══ DATASET EXTRACT ══

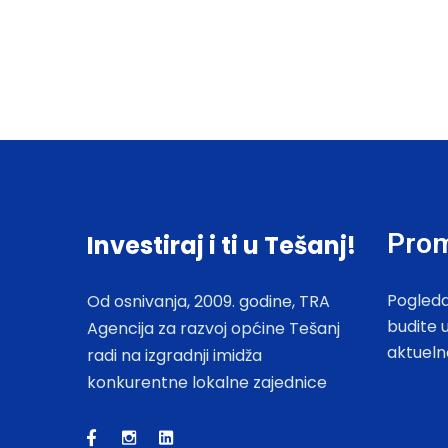
Prom
Investiraj i ti u Tešanj!
Pogleda
Od osnivanja, 2009. godine, TRA
budite 
Agencija za razvoj općine Tešanj
aktueln
radi na izgradnji imidža
konkurentne lokalne zajednice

═══

YOUR GOAL:
From the first line above to the last, copy the records exactly but omit the pictures.

OUTPUT OF THE TASK:
Prom
Investiraj i ti u Tešanj!
Pogleda
Od osnivanja, 2009. godine, TRA
budite 
Agencija za razvoj općine Tešanj
aktueln
radi na izgradnji imidža
konkurentne lokalne zajednice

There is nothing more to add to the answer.